Definitions

from The American Heritage® Dictionary of the English Language, 5th Edition.

  • noun One who worships idols.
  • noun One who blindly or excessively admires or adores another.

from The Century Dictionary.

  • noun A worshiper of idols; one who pays divine honors to images, statues, or representations of anything; one who worships as a deity that which is not God.
  • noun An adorer; a devotee; a great admirer.

from the GNU version of the Collaborative International Dictionary of English.

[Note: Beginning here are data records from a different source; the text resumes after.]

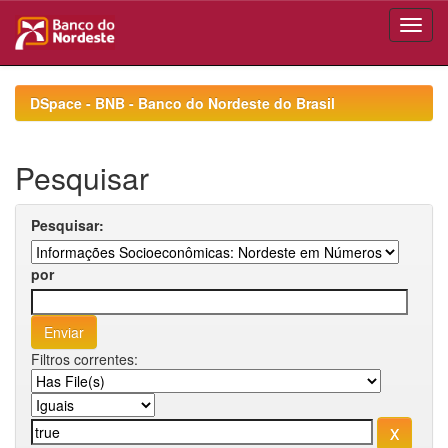
Skip
navigation
DSpace - BNB - Banco do Nordeste do Brasil
Pesquisar
Pesquisar:
por
Filtros correntes:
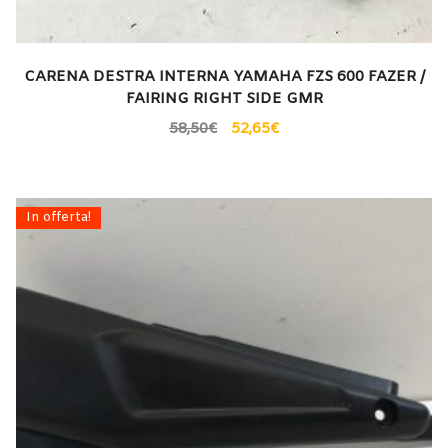
CARENA DESTRA INTERNA YAMAHA FZS 600 FAZER /
FAIRING RIGHT SIDE GMR
58,50
€
52,65
€
In offerta!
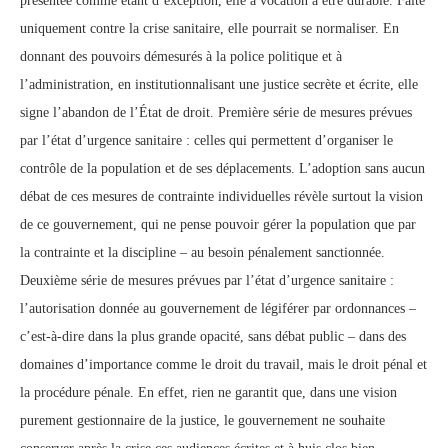
présentée comme étant d’exception, elle a vocation à être durable. Faite
uniquement contre la crise sanitaire, elle pourrait se normaliser. En
donnant des pouvoirs démesurés à la police politique et à
l’administration, en institutionnalisant une justice secrète et écrite, elle
signe l’abandon de l’État de droit. Première série de mesures prévues
par l’état d’urgence sanitaire : celles qui permettent d’organiser le
contrôle de la population et de ses déplacements. L’adoption sans aucun
débat de ces mesures de contrainte individuelles révèle surtout la vision
de ce gouvernement, qui ne pense pouvoir gérer la population que par
la contrainte et la discipline – au besoin pénalement sanctionnée.
Deuxième série de mesures prévues par l’état d’urgence sanitaire :
l’autorisation donnée au gouvernement de légiférer par ordonnances –
c’est-à-dire dans la plus grande opacité, sans débat public – dans des
domaines d’importance comme le droit du travail, mais le droit pénal et
la procédure pénale. En effet, rien ne garantit que, dans une vision
purement gestionnaire de la justice, le gouvernement ne souhaite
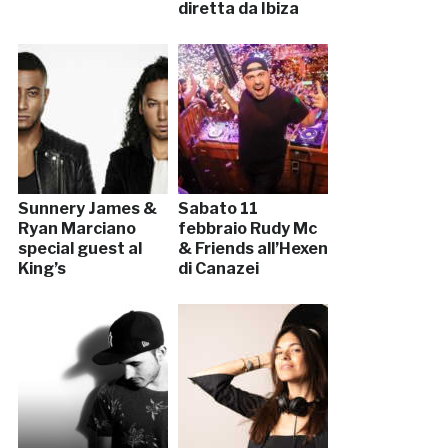
diretta da Ibiza
Sunnery James &
Sabato 11
Ryan Marciano
febbraio Rudy Mc
special guest al
& Friends all’Hexen
King’s
di Canazei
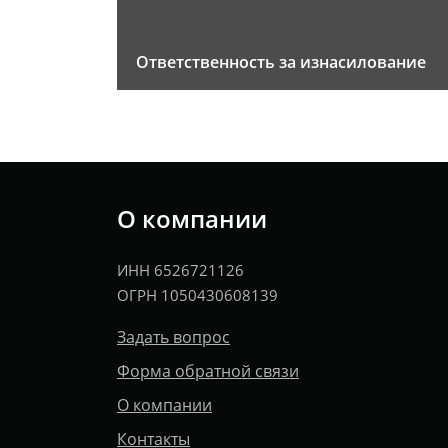
Ответственность за изнасилование
О компании
ИНН 6526721126
ОГРН 1050430608139
Задать вопрос
Форма обратной связи
О компании
Контакты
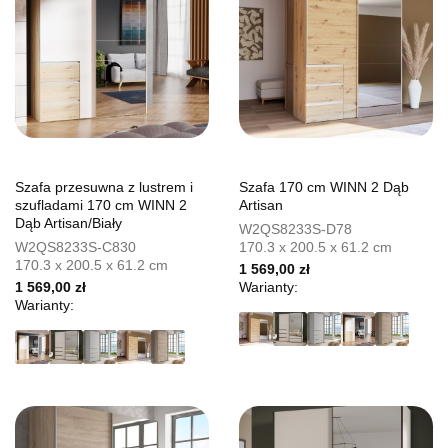
Szafa przesuwna z lustrem i
Szafa 170 cm WINN 2 Dąb
szufladami 170 cm WINN 2
Artisan
Dąb Artisan/Biały
W2QS8233S-D78
W2QS8233S-C830
170.3 x 200.5 x 61.2 cm
170.3 x 200.5 x 61.2 cm
1 569,00 zł
1 569,00 zł
Warianty:
Warianty:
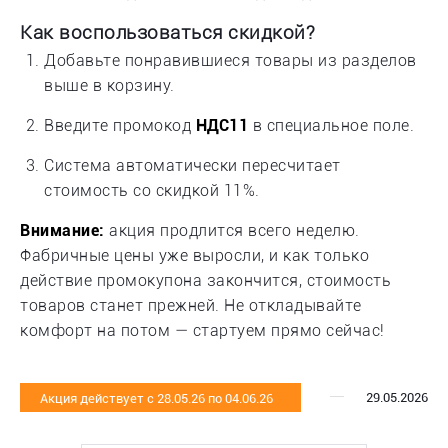
Как воспользоваться скидкой?
Добавьте понравившиеся товары из разделов
выше в корзину.
Введите промокод
НДС11
в специальное поле.
Система автоматически пересчитает
стоимость со скидкой 11%.
Внимание:
акция продлится всего неделю.
Фабричные цены уже выросли, и как только
действие промокупона закончится, стоимость
товаров станет прежней. Не откладывайте
комфорт на потом — стартуем прямо сейчас!
29.05.2026
Акция действует с 28.05.26 по 04.06.26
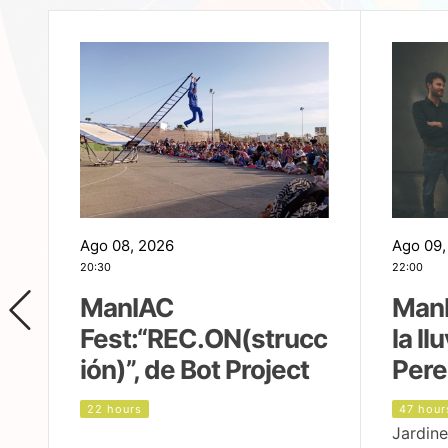
Ago 08, 2026
Ago 09,
20:30
22:00
ManIAC
ManI
Fest:“REC.ON(strucc
la ll
ión)”, de Bot Project
Pere
22 hours
47 hour
Jardine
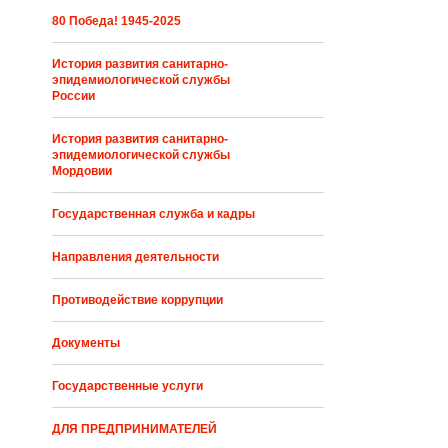
80 Победа! 1945-2025
История развития санитарно-
эпидемиологической службы
России
История развития санитарно-
эпидемиологической службы
Мордовии
Государственная служба и кадры
Направления деятельности
Противодействие коррупции
Документы
Государственные услуги
ДЛЯ ПРЕДПРИНИМАТЕЛЕЙ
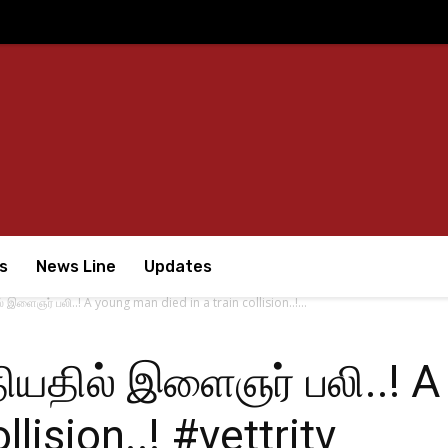
s
News Line
Updates
 இளைஞர் பலி..! A young man died in a train collision..!...
ியதில் இளைஞர் பலி..! 
llision..! #vettritv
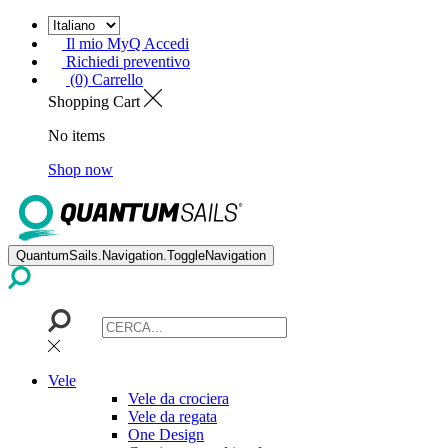
Il mio MyQ Accedi
Richiedi preventivo
(0) Carrello
Shopping Cart
No items
Shop now
QuantumSails.Navigation.ToggleNavigation
Vele
Vele da crociera
Vele da regata
One Design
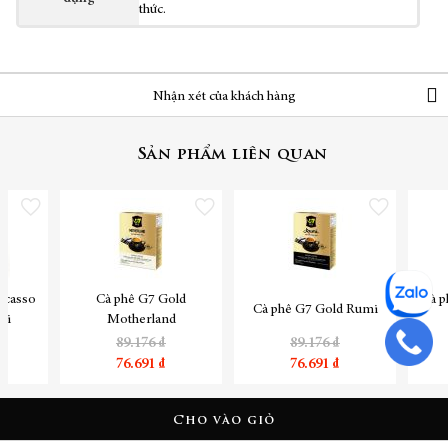
thức.
Nhận xét của khách hàng
Sản phẩm liên quan
Thêm vào danh sách yêu thích
Thêm vào danh sách yêu thích
Thêm vào danh sách yêu
icasso
Cà phê G7 Gold
Cà p
Cà phê G7 Gold Rumi
ói
Motherland
89.176 ₫
89.176 ₫
76.691 ₫
76.691 ₫
Cho vào giỏ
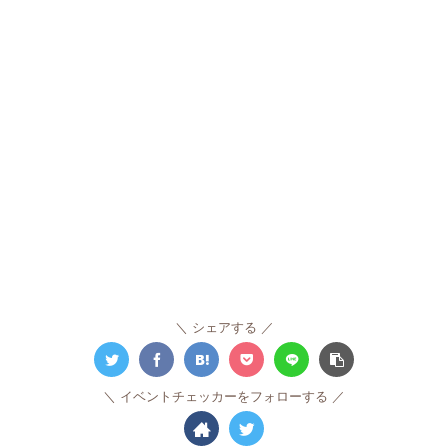
シェアする
イベントチェッカーをフォローする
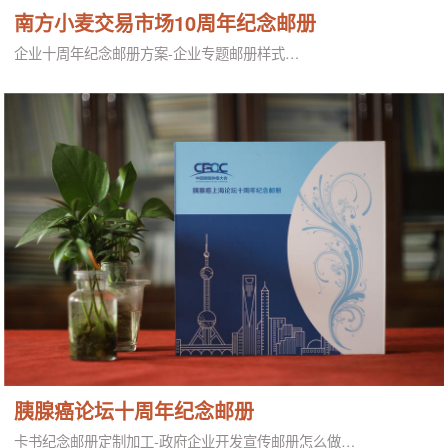
南方小麦交易市场10周年纪念邮册
企业十周年纪念邮册方案-企业专题邮册样式…
胰腺癌论坛十周年纪念邮册
卡书纪念邮册定制加工-政府企业开发宣传邮册怎么做…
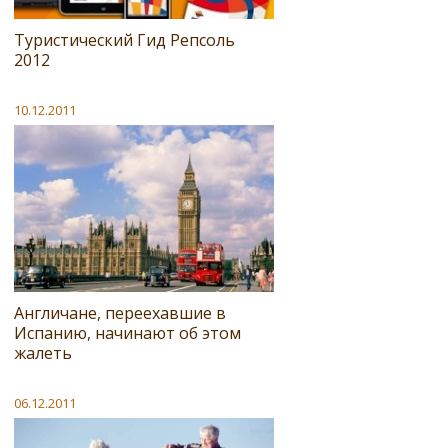
Туристический Гид Репсоль
2012
10.12.2011
Англичане, переехавшие в
Испанию, начинают об этом
жалеть
06.12.2011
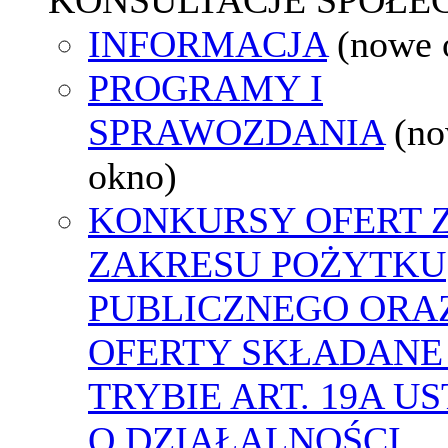
INFORMACJA
(nowe 
PROGRAMY I
SPRAWOZDANIA
(n
okno)
KONKURSY OFERT 
ZAKRESU POŻYTKU
PUBLICZNEGO ORA
OFERTY SKŁADANE
TRYBIE ART. 19A U
O DZIAŁALNOŚCI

  • noun A worshiper of idols; one who pays divine honors to images, statues, or representations of anything made by hands; one who worships as a deity that which is not God; a pagan.
  • noun An adorer; a great admirer.

from Wiktionary, Creative Commons Attribution/Share-Alike License.

  • noun One who worships idols; (historical) a pagan.

from WordNet 3.0 Copyright 2006 by Princeton University. All rights reserved.

  • noun a person who worships idols

Etymologies

from The American Heritage® Dictionary of the English Language, 4th Edition

[Middle English idolatre, from Old French, from Latin īdōlolatrēs, from Greek eidōlolatrēs : eidōlon, idol; see idol + -latrēs, worshiper.]

from Wiktionary, Creative Commons Attribution/Share-Alike License

From French idolatre, from Latin idololatra.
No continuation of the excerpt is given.